Interfacial rheological experiments were run with several crude oils and modified seawater to see the effect of different ions on visco-elasticity of the crude oil-brine interface using an AR-G2 rheometer with a dual-wall ring fixture. Based on previous experimental results, carefully selected coreflooding experiments were run to evaluate differential pressure and oil recovery for each selected brine. Coreflooding experiments used Indiana Limestone at 25°C without aging to minimize changes in rock wettability.
The interfacial rheological results show that the visco-elasticity of the crude oil-brine interface is higher for a low-salinity brine compared to a higher-salinity one when individual salts are used, e.g. NaCl or Na2SO4. The difference is more pronounced if ultralow salinities are compared. For the cases with salinity values similar to that of seawater, the effect of sulfate concentration in water on interfacial visco-elasticity is more noticeable. Coreflooding results show that brines with a higher visco-elasticity, corresponding to a higher sulfate concentration in the water injected, yield higher oil recovery factor that those with lower visco-elasticity, including the experiments with salinity lower than 50% of that of seawater. Brine-rock reactions were geochemically simulated to prevent injection conditions that could cause formation damage. Additionally, pH, electrical conductivity and total dissolved solid (TDS) were analyzed in the effluents. Results show that for the model rock used, brine composition does not change significantly from contact with rock surfaces. Since wettability alteration was minimized by use of low-temperature and short ageing time, recovery correlates better with changes in interfacial rheology. For results showing an apparent lack of correspondence with the interfacial rheological response, arguments based on ganglia dynamics might shed light on the observed recovery outcome.

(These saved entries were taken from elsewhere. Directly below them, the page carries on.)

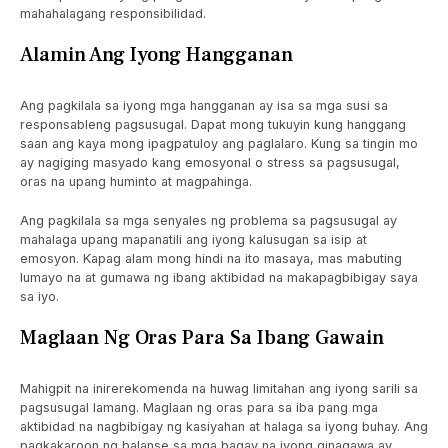
mahahalagang responsibilidad.
Alamin Ang Iyong Hangganan
Ang pagkilala sa iyong mga hangganan ay isa sa mga susi sa
responsableng pagsusugal. Dapat mong tukuyin kung hanggang
saan ang kaya mong ipagpatuloy ang paglalaro. Kung sa tingin mo
ay nagiging masyado kang emosyonal o stress sa pagsusugal,
oras na upang huminto at magpahinga.
Ang pagkilala sa mga senyales ng problema sa pagsusugal ay
mahalaga upang mapanatili ang iyong kalusugan sa isip at
emosyon. Kapag alam mong hindi na ito masaya, mas mabuting
lumayo na at gumawa ng ibang aktibidad na makapagbibigay saya
sa iyo.
Maglaan Ng Oras Para Sa Ibang Gawain
Mahigpit na inirerekomenda na huwag limitahan ang iyong sarili sa
pagsusugal lamang. Maglaan ng oras para sa iba pang mga
aktibidad na nagbibigay ng kasiyahan at halaga sa iyong buhay. Ang
pagkakaroon ng balanse sa mga bagay na iyong ginagawa ay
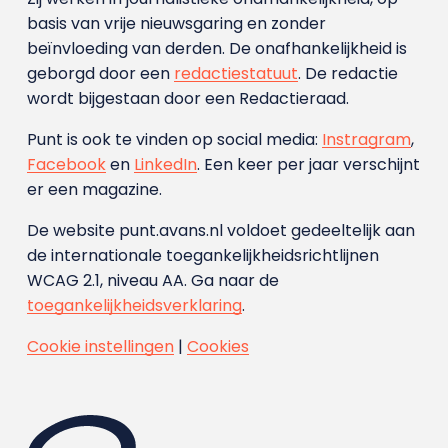
basis van vrije nieuwsgaring en zonder
beïnvloeding van derden. De onafhankelijkheid is
geborgd door een
redactiestatuut
. De redactie
wordt bijgestaan door een Redactieraad.
Punt is ook te vinden op social media:
Instragram
,
Facebook
en
LinkedIn
. Een keer per jaar verschijnt
er een magazine.
De website punt.avans.nl voldoet gedeeltelijk aan
de internationale toegankelijkheidsrichtlijnen
WCAG 2.1, niveau AA. Ga naar de
toegankelijkheidsverklaring
.
Cookie instellingen
|
Cookies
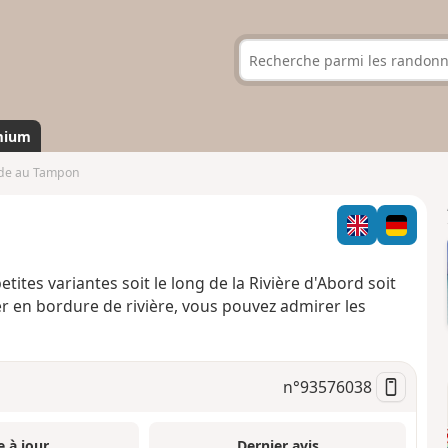
mium
de au Tampon
tites variantes soit le long de la Rivière d'Abord soit
r en bordure de rivière, vous pouvez admirer les
n°
93576038
e à jour
Dernier avis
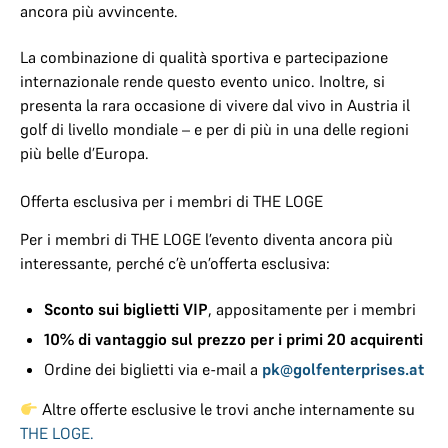
ancora più avvincente.
La combinazione di qualità sportiva e partecipazione
internazionale rende questo evento unico. Inoltre, si
presenta la rara occasione di vivere dal vivo in Austria il
golf di livello mondiale – e per di più in una delle regioni
più belle d’Europa.
Offerta esclusiva per i membri di THE LOGE
Per i membri di THE LOGE l’evento diventa ancora più
interessante, perché c’è un’offerta esclusiva:
Sconto sui biglietti VIP
, appositamente per i membri
10% di vantaggio sul prezzo per i primi 20 acquirenti
Ordine dei biglietti via e-mail a
pk@golfenterprises.at
Altre offerte esclusive le trovi anche internamente su
THE LOGE.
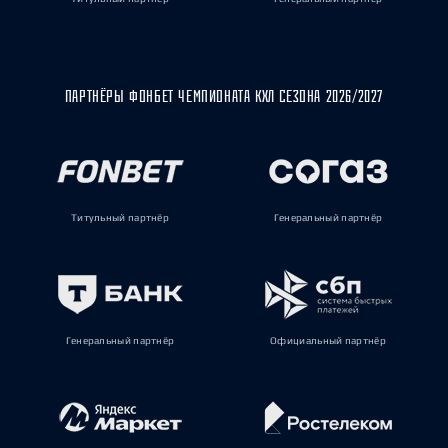
ПАРТНЁРЫ ФОНБЕТ ЧЕМПИОНАТА КХЛ СЕЗОНА 2026/2027
Титульный партнёр
Генеральный партнёр
Генеральный партнёр
Официальный партнёр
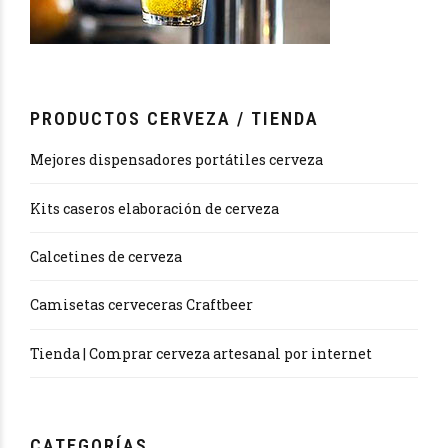
PRODUCTOS CERVEZA / TIENDA
Mejores dispensadores portátiles cerveza
Kits caseros elaboración de cerveza
Calcetines de cerveza
Camisetas cerveceras Craftbeer
Tienda | Comprar cerveza artesanal por internet
CATEGORÍAS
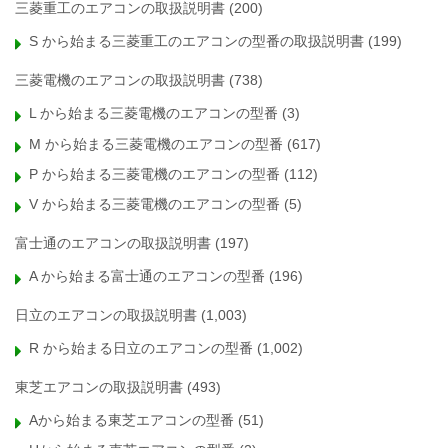
三菱重工のエアコンの取扱説明書
(200)
S から始まる三菱重工のエアコンの型番の取扱説明書
(199)
三菱電機のエアコンの取扱説明書
(738)
L から始まる三菱電機のエアコンの型番
(3)
M から始まる三菱電機のエアコンの型番
(617)
P から始まる三菱電機のエアコンの型番
(112)
V から始まる三菱電機のエアコンの型番
(5)
富士通のエアコンの取扱説明書
(197)
A から始まる富士通のエアコンの型番
(196)
日立のエアコンの取扱説明書
(1,003)
R から始まる日立のエアコンの型番
(1,002)
東芝エアコンの取扱説明書
(493)
Aから始まる東芝エアコンの型番
(51)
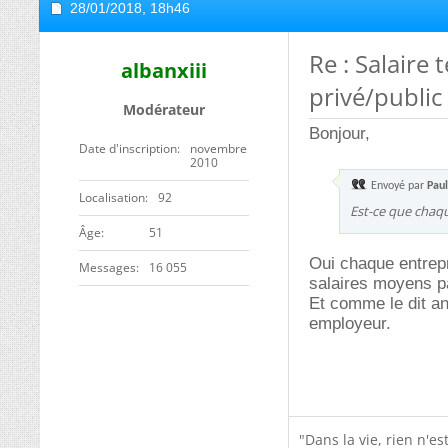
28/01/2018,
18h46
Re : Salaire
albanxiii
privé/public
Modérateur
Bonjour,
Date d'inscription
novembre
2010
Envoyé par
Paul
Localisation
92
Est-ce que chaqu
ge
51
Oui chaque entrepri
Messages
16 055
salaires moyens pa
Et comme le dit an
employeur.
"Dans la vie, rien n'e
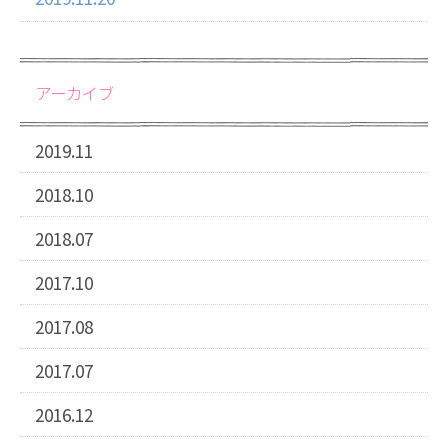
アーカイブ
2019.11
2018.10
2018.07
2017.10
2017.08
2017.07
2016.12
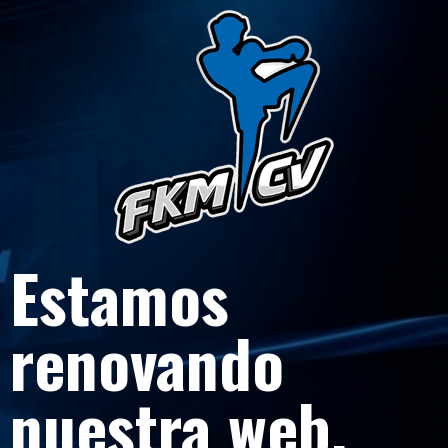
Estamos
renovando
nuestra web.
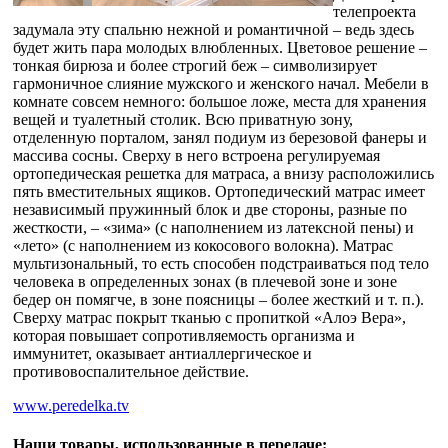
телепроекта
задумала эту спальню нежной и романтичной – ведь здесь
будет жить пара молодых влюбленных. Цветовое решение –
тонкая бирюза и более строгий беж – символизирует
гармоничное слияние мужского и женского начал. Мебели в
комнате совсем немного: большое ложе, места для хранения
вещей и туалетный столик. Всю приватную зону,
отделенную порталом, занял подиум из березовой фанеры и
массива сосны. Сверху в него встроена регулируемая
ортопедическая решетка для матраса, а внизу расположились
пять вместительных ящиков. Ортопедический матрас имеет
независимый пружинный блок и две стороны, разные по
жесткости, – «зима» (с наполнением из латексной пены) и
«лето» (с наполнением из кокосового волокна). Матрас
мультизональный, то есть способен подстраиваться под тело
человека в определенных зонах (в плечевой зоне и зоне
бедер он помягче, в зоне поясницы – более жесткий и т. п.).
Сверху матрас покрыт тканью с пропиткой «Алоэ Вера»,
которая повышает сопротивляемость организма и
иммунитет, оказывает антиаллергическое и
противовоспалительное действие.
www.peredelka.tv
Наши товары, использованные в передаче:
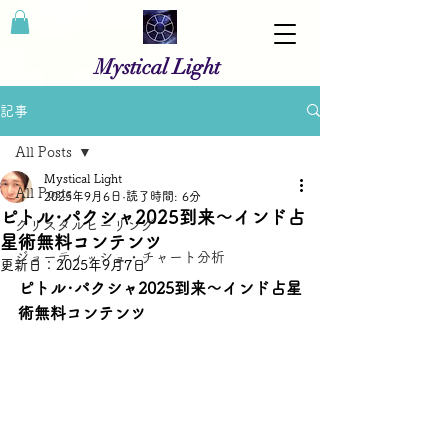
Mystical Light
記事
All Posts
Mystical Light
All Posts
2025年9月6日
読了時間: 6分
ピトル･パクシャ2025到来～インド占
クリスタルヒーリング
星術無料コンテンツ
ジョーティッシュ・チャート分析
更新日：
2025年9月7日
ピトル･パクシャ2025到来～インド占星
術無料コンテンツ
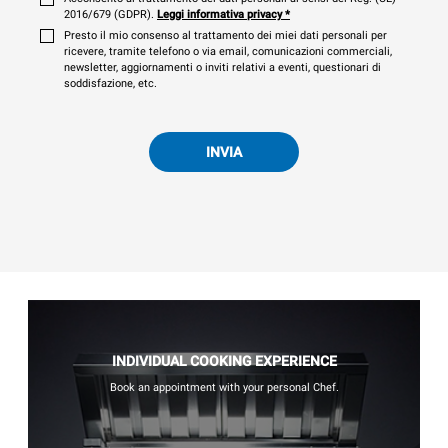
2016/679 (GDPR).
Leggi informativa privacy
*
Presto il mio consenso al trattamento dei miei dati personali per
ricevere, tramite telefono o via email, comunicazioni commerciali,
newsletter, aggiornamenti o inviti relativi a eventi, questionari di
soddisfazione, etc.
INVIA
INDIVIDUAL COOKING EXPERIENCE
Book an appointment with your personal Chef.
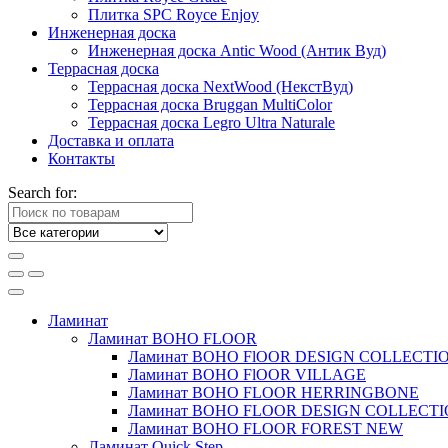
Плитка SPC Royce Enjoy
Инженерная доска
Инженерная доска Antic Wood (Антик Вуд)
Террасная доска
Террасная доска NextWood (НекстВуд)
Террасная доска Bruggan MultiColor
Террасная доска Legro Ultra Naturale
Доставка и оплата
Контакты
Search for:
Ламинат
Ламинат BOHO FLOOR
Ламинат BOHO FlOOR DESIGN COLLECTI
Ламинат BOHO FlOOR VILLAGE
Ламинат BOHO FLOOR HERRINGBONE
Ламинат BOHO FLOOR DESIGN COLLECT
Ламинат BOHO FLOOR FOREST NEW
Ламинат Quick Step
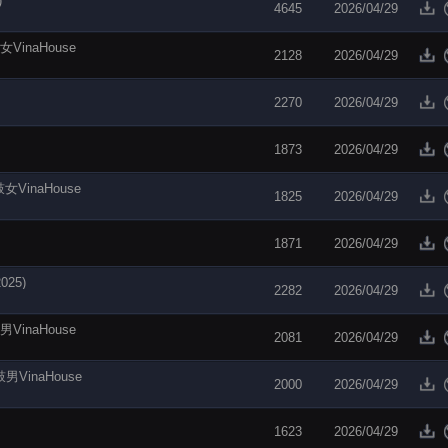
)
4645
2026/04/29
鼓女VinaHouse
2128
2026/04/29
2270
2026/04/29
1873
2026/04/29
-越鼓女VinaHouse
1825
2026/04/29
1871
2026/04/29
025)
2282
2026/04/29
越鼓男VinaHouse
2081
2026/04/29
越鼓男VinaHouse
2000
2026/04/29
1623
2026/04/29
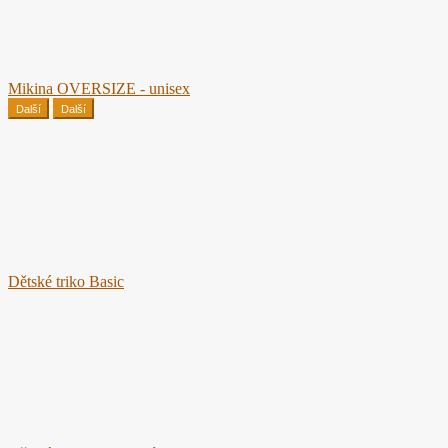
Mikina OVERSIZE - unisex
Další
Další
Dětské triko Basic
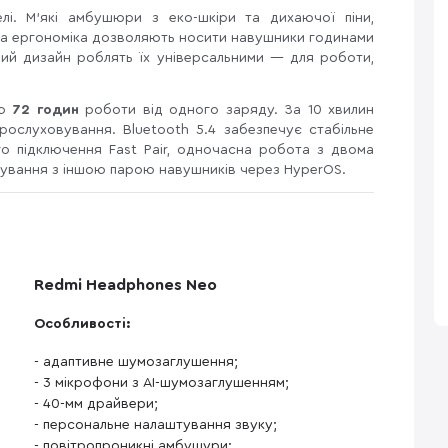
. М’які амбушюри з еко-шкіри та дихаючої піни,
ана ергономіка дозволяють носити навушники годинами
чний дизайн роблять їх універсальними — для роботи,
до
72 годин
роботи від одного заряду. За 10 хвилин
ослуховування. Bluetooth 5.4 забезпечує стабільне
го підключення Fast Pair, одночасна робота з двома
вування з іншою парою навушників через HyperOS.
Redmi Headphones Neo
Особливості:
- адаптивне шумозаглушення;
- 3 мікрофони з AI-шумозаглушенням;
- 40-мм драйвери;
- персональне налаштування звуку;
- повітропроникні амбушури;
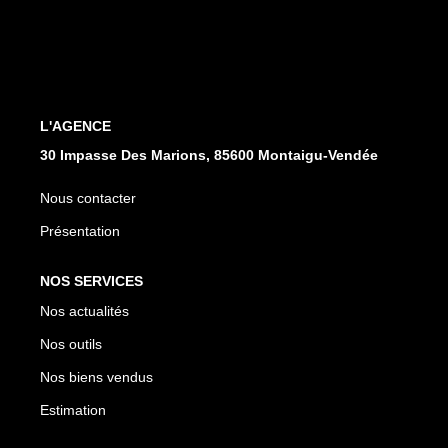
CONTACT
L'AGENCE
30 Impasse Des Marions, 85600 Montaigu-Vendée
Nous contacter
Présentation
NOS SERVICES
Nos actualités
Nos outils
Nos biens vendus
Estimation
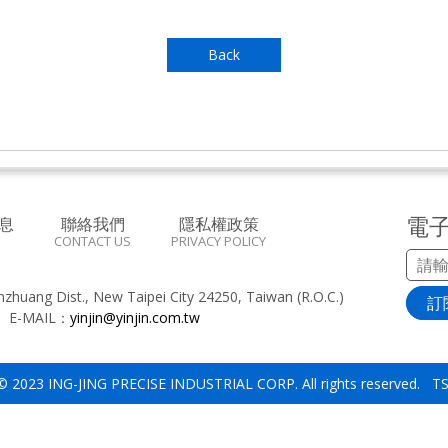
Back
電
息
聯絡我們
隱私權政策
CONTACT US
PRIVACY POLICY
inzhuang Dist., New Taipei City 24250, Taiwan (R.O.C.)
訂
8
E-MAIL：
yinjin@yinjin.com.tw
 © 2023 ING-JING PRECISE INDUSTRIAL CORP. All rights reserved. 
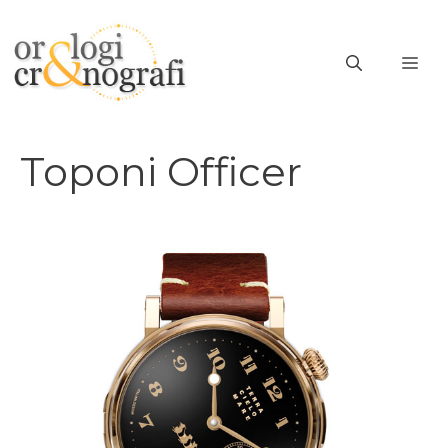
Vai
al
ME
contenuto
Toponi Officer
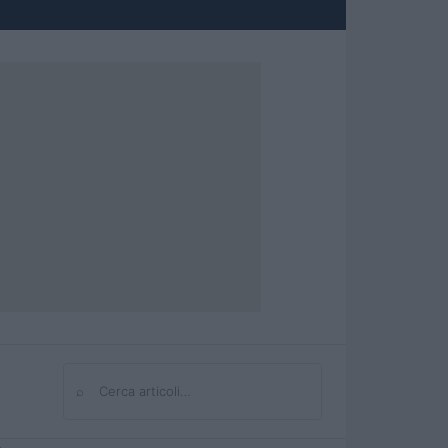
⌕
Cerca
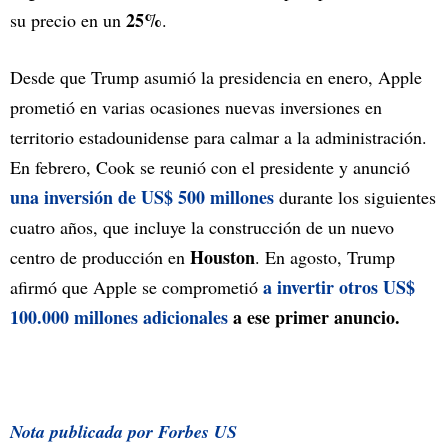
25%
su precio en un
.
Desde que Trump asumió la presidencia en enero, Apple
prometió en varias ocasiones nuevas inversiones en
territorio estadounidense para calmar a la administración.
En febrero, Cook se reunió con el presidente y anunció
una inversión de US$ 500 millones
durante los siguientes
cuatro años, que incluye la construcción de un nuevo
Houston
centro de producción en
. En agosto, Trump
a invertir otros US$
afirmó que Apple se comprometió
100.000 millones adicionales
a ese primer anuncio.
Nota publicada por Forbes US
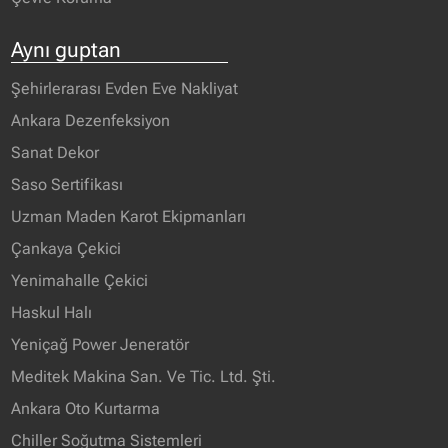
Aynı guptan
Şehirlerarası Evden Eve Nakliyat
Ankara Dezenfeksiyon
Sanat Dekor
Saso Sertifikası
Uzman Maden Karot Ekipmanları
Çankaya Çekici
Yenimahalle Çekici
Haskul Halı
Yeniçağ Power Jeneratör
Meditek Makina San. Ve Tic. Ltd. Şti.
Ankara Oto Kurtarma
Chiller Soğutma Sistemleri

Our findings reveal that the injection of water with sulfate can modify the fluid-fluid interactions and consequently the final oil recovery, so in some cases, low-salinity brine injection is not necessarily conducive to an increment in oil production. Findings also indicate that more characterization of the brine-crude oil interface should be carefully conducted as part of the screening of adjusted brine chemistry waterflooding.